T. Boone Pickens is a Texan ex-oilman and currently the biggest private owner of water in the United States, with access to most of the Texan portion of the Ogallala Aquifer, which holds more than a quadrillion gallons of the liquid. Pickens has invested more than $100 million and eight years of work in acquiring the rights to this much "blue gold" and now plans to sell it to Dallas or some other major U.S. city desperately running out of water. There are plenty to choose from.
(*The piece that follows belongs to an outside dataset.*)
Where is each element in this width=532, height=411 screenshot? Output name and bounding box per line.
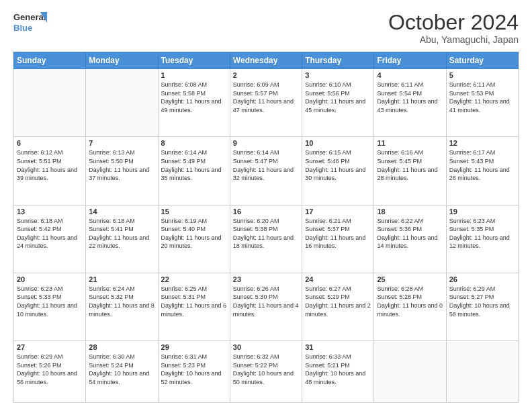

If you're hoping that Pickens is just some crazy rich guy, it's worth mentioning that he wasn't the first to have this idea. To become a water baron, Pickens had to fight for 15 years with the Canadian River Municipal Water Authority, which tried to buy his reserves out from under him. Water drilling is serious business.

T. Boone Pickens

Furthermore, what the man is doing is pretty old-hat by American standards. For years, New York has been getting its water from the Catskill Mountains, while Southern California has to reach all the way to the Sierra Nevada range -- hundreds of miles in both cases. Then there is Russia diverting its Siberian water surplus to China, and Alaska selling its H2O to India of all places. Either these multi-million-dollar companies and huge governments are paranoid as hell, or they know something that we don't. Something horrifying.

But even if fresh water is running out, we can take comfort in the fact that, as rational people, we at least won't be going to war over it all Mad Max-style, right? How about we just leave you with these links about water supply-related conflicts between Pakistan and India, India and China or Israel and the rest of the Middle East, and let you answer that question yourselves. Sleep tight!